Lah, galau kok dibilang pertanda bagus? Memang
iyya. Soalnya, ketika mengalami galau sebenarnya kita menginginkan sebuah
perubahan kan? Galau itu menunjukkan bahwa kita tidak nyaman dengan kondisi
saat ini, dan menginginkan sesuatu yang lebih baik dari ini kan? Semua Nabi
suci yang diutus Allah – sejauh yang saya pahami melalui kisah-kisahnya dari
para guru dan kitab suci – menapaki seluruh perjalanan panjang kenabian mereka
dengan kegelisahan didalam hati. Sama seperti kita. Bedanya, jika kita gelisah
soal penghasilan, soal kenaikan jabatan, soal beratnya pengeluaran, atau pun
soal sulitnya mencicil hutang-hutang; kalau pada Nabi itu gelisah oleh
panggilan hati nuraninya yang menginginkan untuk menjadi pribadi yang lebih
baik. Kita bukan nabi. Tapi, ada beberapa hal yang bisa kita tiru dan terapkan.
Apa itu?
Pas di bagian ‘menjadi pribadi yang lebih baik’-nya
itu yang bisa kita contoh. Saya tidak punya kepentingan untuk mempertanyakan
keyakinan dan agama Anda. Sudah sajalah, itu hak pribadi masing-masing. Tetapi selama
Anda meyakini Tuhan yang sama, pasti ajaran sebenarnya yang datang dari Tuhan
kita semua itu sama kan? Dan soal nabi-nabi pun ceritanya kira-kira sama. Nabi
yang Anda imani, mungkin juga adalah Nabi yang tertera dalam daftar para Nabi yang
saya imani. Jadi, meskipun agama kita mungkin beda; selama kita masing-masing
berani meneladani nabi-nabi yang kita imani; maka kita pasti bisa menjadi
pribadi yang lebih baik dari hari ke hari.
Betapa tidak. Semua Nabi. Dari yang paling miskin
selama menjalani hidupnya hingga yang paling kaya adalah pribadi-pribadi mulia
yang senantiasa gelisah untuk terus memperbaiki dirinya sendiri. Mereka,
senantiasa bertanya kepada Ilahi tentang itu dan ini. Hingga tidak
bosan-bosannya malaikat berbolak-balik turun naik antara langit dan bumi untuk
menyampaikan jawaban yang Tuhan berikan atas setiap pertaanyaan suci yang
dilantunkannya dalam dzikir-dzikir mereka yang nyaris tiada henti.

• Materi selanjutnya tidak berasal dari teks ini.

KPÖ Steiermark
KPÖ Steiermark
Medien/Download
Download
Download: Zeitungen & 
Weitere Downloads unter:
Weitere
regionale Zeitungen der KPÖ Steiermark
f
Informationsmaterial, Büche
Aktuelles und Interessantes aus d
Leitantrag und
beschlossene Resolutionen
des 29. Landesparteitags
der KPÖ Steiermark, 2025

Maka wajar,
jika para Nabi yang kita imani itu meskipun sudah menjadi pribadi mulia, tapi
teruuuuus saja mencari hikmah atas setiap kejadian yang ada disekelilingnya.
Mereka sedemikian pekanya dengan apa yang ada
disekitarnya. Mereka berpikir dan terus berdzikir. Menemukan makna dalam setiap
peristiwa yang ada. Kitab suci menyebut mereka sebagai ulil albab. Sebutan
untuk orang-orang yang tidak melewatkan sedikitpun peristiwa untuk digali dan
dicari hikmahnya. Karena Allah pun telah memfirmankan bahwa dalam setiap penciptaan
di langit dan dibumi serta apa yang ada diantara keduanya terdapat tanda-tanda
kebesaran Ilahi bagi ulil albab. Berapa banyak yang Tuhan sudah ciptakan? Nyaris
tiada berbilang. Berapa lama proses belajar untuk memahami semuanya?

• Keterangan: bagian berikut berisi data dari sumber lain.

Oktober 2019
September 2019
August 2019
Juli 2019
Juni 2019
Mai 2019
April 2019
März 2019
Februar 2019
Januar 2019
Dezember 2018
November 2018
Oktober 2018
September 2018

Maka itulah pula sebabnya Rasulullah menyampaikan
bahwa proses belajarnya seorang hamba adalah dari buaian hingga liang lahat. Kita?

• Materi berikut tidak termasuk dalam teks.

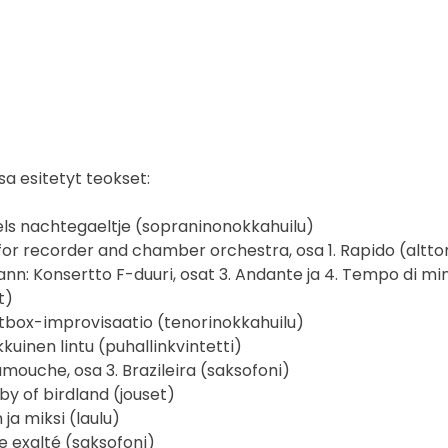
sa esitetyt teokset:
ls nachtegaeltje (sopraninonokkahuilu)
 for recorder and chamber orchestra, osa 1. Rapido (altt
n: Konsertto F-duuri, osat 3. Andante ja 4. Tempo di minu
t)
tbox-improvisaatio (tenorinokkahuilu)
ikkuinen lintu (puhallinkvintetti)
mouche, osa 3. Brazileira (saksofoni)
by of birdland (jouset)
ja miksi (laulu)
e exalté (saksofoni)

Sering sudah merasa cukup dengan apa yang kita ketahui. Padahal boleh jadi
bukan itulah pengetahuan yang sebenarnya. Nggak cukup begitu, kita masih merasa
paling benar dibandingkan dengan orang berilmu lainnya. Ditambah lagi dengan
kegagahperkasaan kita untuk mengklaim diri sendiri sebagai yang terbaik. Para
Nabi, mencontohkan untuk terus galau memikirkan dan merenungkan. Untuk terus
mengoreksi diri. Untuk terus menggali dan mencari.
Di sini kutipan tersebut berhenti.